* [What you have to do]
Write out, as an exact transcription, the line that has "notre marque vous" and each line after it through the end of the data below.

(Stored data entries)
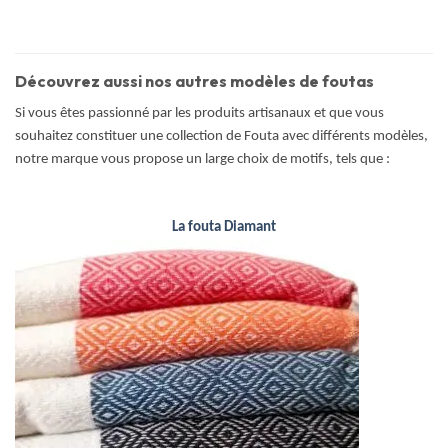
Découvrez aussi nos autres modèles de foutas
Si vous êtes passionné par les produits artisanaux et que vous
souhaitez constituer une collection de Fouta avec différents modèles,
notre marque vous propose un large choix de motifs, tels que :
La fouta Diamant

* [Exercise output]
notre marque vous propose un large choix de motifs, tels que :
La fouta Diamant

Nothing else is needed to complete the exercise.